I often feel like my experience with motherhood and life is like a big game of Tetris. With geometric shapes falling out of the sky, it’s my responsibility to make sure they land in their proper place and stack in the most efficient manner. It’s fun in the beginner levels: rarely are any shapes misplaced and it’s easy to “clear a line,” making sure the matrix never even fills half-way. But, as the levels begin to advance, the game gets harder. More and more shapes fall unguided and soon they stack up, out of place. Those neglected shapes are soon outweighing, by far, the ones I am able to place intentionally.
Some of the labels I give my Tetris shapes could be routines, teaching moments, family dinner, housework, uplifting others, education, and the list can go on. When too many shapes begin to pile up, the stack can quickly get too close to the top. Sometimes I feel like I may as well just quit trying, because I will lose no matter what I do. When I have an optimistic mindset, I remember that the game can change with just a couple right moves. Before I know it, I “clear a line” and things are manageable again.

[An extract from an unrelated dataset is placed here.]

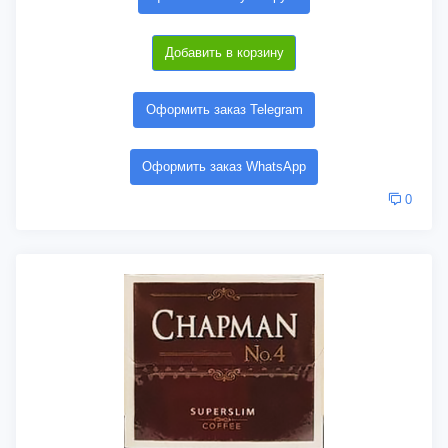
Добавить в корзину
Оформить заказ Telegram
Оформить заказ WhatsApp
0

Depression is growing among our society at a high rate. Even children are being affected by depression like never before. Dr. Martin Seligman, author of Learned Optimism and The Optimistic Child, has found the most often cause of depression is a pessimistic thought pattern. He suggests that optimism is the key component in fighting off depression. Optimism begins with our beliefs about ourselves and the world around us. It can be learned.
Optimism is stifled when we see everything in life through eyes of “permanence.” Things change, often for the better. Dr. Seligman’s research shows that when thinking of less-than-perfect situations in life, using words like “today”, “sometimes”, and “lately” instead of “always” and “never” set up a platform for positive thinking. It also provides the motivation to begin moving in a more desirable direction to improve your life. Looking at less-than-ideal factors in life as changeable can give us motivation to do and to try.
When I got pregnant with my third child, I decided that I wanted to have an all-natural birth. To help me through my birthing time, I learned to use self-hypnosis. In my training program there was a particular article that stuck with me through my baby’s birth and in life ever since. The article cautioned that many people question whether they will be “prepared enough” or if the “hypnosis will be strong enough” when things progress to the most difficult point. The article advised that when those doubts creep in, instead of asking the pessimistic question, “What if I didn’t prepare enough? or “What if I’m not really in hypnosis?” ask yourself this more optimistic question, “What if I HAVE done enough?”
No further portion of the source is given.